Colorado Solar Incentives
|Colorado Weatherization Assistance Program (WAP)||Colorado residents with high energy burdens can apply to WAP to have rooftop solar PV installed for free|
|State sales tax exemption||Solar panels are exempt from the state’s 2.9% sales tax, but batteries, monitoring systems, and labor costs aren’t exempt|
|State property tax exemption||Colorado offers a property tax exemption for value added by solar|
|Net metering||Mandated net metering with credits rolled over month to month and an annual check for any outstanding credits|
|Utility performance based incentives (PBIs)||The state’s two main utilities offer PBIs for solar energy systems up to 500 kW, in exchange for homeowners’ renewable energy credits (RECs)|
|City-level incentives||The City of Boulder offers a solar grant and a solar rebate of up to 15% of the city’s sales tax|
Colorado’s Weatherization Assistance Program (WAP)

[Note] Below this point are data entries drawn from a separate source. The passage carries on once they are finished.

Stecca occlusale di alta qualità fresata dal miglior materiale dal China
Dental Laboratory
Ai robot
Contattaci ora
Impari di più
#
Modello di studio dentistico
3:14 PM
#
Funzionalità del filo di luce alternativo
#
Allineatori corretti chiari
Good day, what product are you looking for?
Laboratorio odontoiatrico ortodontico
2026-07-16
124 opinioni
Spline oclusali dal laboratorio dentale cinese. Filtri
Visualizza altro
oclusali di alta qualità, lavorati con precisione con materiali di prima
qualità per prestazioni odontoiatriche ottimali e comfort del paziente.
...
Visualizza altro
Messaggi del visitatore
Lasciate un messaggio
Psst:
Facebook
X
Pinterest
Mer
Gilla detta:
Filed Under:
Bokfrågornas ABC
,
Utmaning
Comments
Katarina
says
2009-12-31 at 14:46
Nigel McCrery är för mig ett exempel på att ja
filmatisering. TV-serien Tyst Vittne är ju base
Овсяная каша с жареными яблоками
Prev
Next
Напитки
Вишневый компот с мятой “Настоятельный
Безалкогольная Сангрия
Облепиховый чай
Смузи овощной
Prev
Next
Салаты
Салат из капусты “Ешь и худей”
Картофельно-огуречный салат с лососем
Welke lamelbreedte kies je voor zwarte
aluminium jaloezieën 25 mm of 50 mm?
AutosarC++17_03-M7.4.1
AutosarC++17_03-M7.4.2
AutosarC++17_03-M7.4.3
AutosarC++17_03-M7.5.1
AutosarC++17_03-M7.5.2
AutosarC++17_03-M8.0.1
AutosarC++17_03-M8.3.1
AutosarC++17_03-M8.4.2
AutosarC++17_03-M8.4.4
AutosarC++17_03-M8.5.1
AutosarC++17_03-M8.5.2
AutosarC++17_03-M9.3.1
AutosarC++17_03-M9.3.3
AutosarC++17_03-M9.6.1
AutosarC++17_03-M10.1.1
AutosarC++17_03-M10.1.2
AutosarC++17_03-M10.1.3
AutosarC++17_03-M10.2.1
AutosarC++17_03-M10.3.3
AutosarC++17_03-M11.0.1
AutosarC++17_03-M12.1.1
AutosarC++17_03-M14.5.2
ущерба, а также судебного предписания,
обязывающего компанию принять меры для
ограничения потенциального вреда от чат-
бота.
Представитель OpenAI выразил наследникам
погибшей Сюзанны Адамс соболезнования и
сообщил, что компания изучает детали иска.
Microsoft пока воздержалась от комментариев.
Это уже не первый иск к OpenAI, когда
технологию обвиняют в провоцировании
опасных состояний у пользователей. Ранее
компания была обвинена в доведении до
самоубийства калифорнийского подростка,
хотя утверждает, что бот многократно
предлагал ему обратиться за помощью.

Colorado is the first state in the U.S. to be approved by the U.S. Department of Energy (DOE) to include residential solar into its Weatherization Assistance Program (WAP). This means that in Colorado, residents with high energy burdens can apply to WAP for financial help to install rooftop solar PV.
See also: The best solar installers in Colorado
For most residents approved for solar under WAP, there will be no cost to have solar installed on their rooftop. Other weatherization work may be included in the same project, such as roofing repairs and insulation. One huge advantage (other than free solar!) to WAP is that while homeowners own the installed solar energy system, the CEO WAP will be responsible for paying for any maintenance and repairs to the system for 20 years from the date of installation.
The Colorado Energy Office WAP administrators estimate that every client who installs rooftop solar can save at least $400 on their annual electricity costs. Eligible households include those paying more than 4% of household income on energy costs. To apply, homeowners must contact their local weatherization service provider.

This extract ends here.